Instructions for the task:
Among the lines below, count those that include "will", and state the count alone.

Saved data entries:
--- START ---

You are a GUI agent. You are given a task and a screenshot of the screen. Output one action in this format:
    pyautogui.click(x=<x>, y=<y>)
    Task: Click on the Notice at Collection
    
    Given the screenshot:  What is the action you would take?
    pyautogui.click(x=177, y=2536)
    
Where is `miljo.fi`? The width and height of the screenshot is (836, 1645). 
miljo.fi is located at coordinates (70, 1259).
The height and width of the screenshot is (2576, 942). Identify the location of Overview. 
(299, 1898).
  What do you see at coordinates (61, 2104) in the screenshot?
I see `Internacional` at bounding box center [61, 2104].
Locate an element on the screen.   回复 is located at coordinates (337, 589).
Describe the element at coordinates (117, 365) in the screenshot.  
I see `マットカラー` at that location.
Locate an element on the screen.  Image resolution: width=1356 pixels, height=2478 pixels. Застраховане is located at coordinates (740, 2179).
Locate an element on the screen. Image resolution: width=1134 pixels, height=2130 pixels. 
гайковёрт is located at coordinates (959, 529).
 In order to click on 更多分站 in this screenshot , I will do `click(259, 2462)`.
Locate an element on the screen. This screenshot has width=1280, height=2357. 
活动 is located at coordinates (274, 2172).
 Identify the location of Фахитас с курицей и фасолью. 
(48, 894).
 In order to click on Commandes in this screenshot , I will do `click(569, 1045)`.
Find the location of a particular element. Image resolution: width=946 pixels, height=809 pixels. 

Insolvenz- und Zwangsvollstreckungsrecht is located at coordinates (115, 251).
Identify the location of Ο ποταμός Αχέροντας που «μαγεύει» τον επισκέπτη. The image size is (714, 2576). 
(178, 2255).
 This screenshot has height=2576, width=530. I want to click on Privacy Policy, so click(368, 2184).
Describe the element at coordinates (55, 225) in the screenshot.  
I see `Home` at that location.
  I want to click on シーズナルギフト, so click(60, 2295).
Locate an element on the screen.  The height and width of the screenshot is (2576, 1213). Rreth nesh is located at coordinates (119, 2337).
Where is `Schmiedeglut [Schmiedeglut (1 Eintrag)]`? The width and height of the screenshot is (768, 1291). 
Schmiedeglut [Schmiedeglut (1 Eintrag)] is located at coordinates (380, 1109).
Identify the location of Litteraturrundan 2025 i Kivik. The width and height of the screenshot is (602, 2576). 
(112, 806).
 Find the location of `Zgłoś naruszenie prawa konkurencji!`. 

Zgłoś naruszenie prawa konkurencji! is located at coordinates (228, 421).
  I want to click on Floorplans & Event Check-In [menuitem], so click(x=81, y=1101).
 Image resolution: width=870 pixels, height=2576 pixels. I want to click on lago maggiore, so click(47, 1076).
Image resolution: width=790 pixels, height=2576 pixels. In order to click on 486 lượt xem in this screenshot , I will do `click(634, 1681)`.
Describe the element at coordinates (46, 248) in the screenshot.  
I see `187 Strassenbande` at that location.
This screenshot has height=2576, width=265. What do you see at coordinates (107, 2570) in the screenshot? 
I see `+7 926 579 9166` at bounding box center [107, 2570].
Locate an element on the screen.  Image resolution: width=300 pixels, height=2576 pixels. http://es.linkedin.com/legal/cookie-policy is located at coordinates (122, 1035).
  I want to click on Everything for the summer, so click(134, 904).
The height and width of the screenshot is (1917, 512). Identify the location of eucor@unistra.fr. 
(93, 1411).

--- END ---

Answer:
3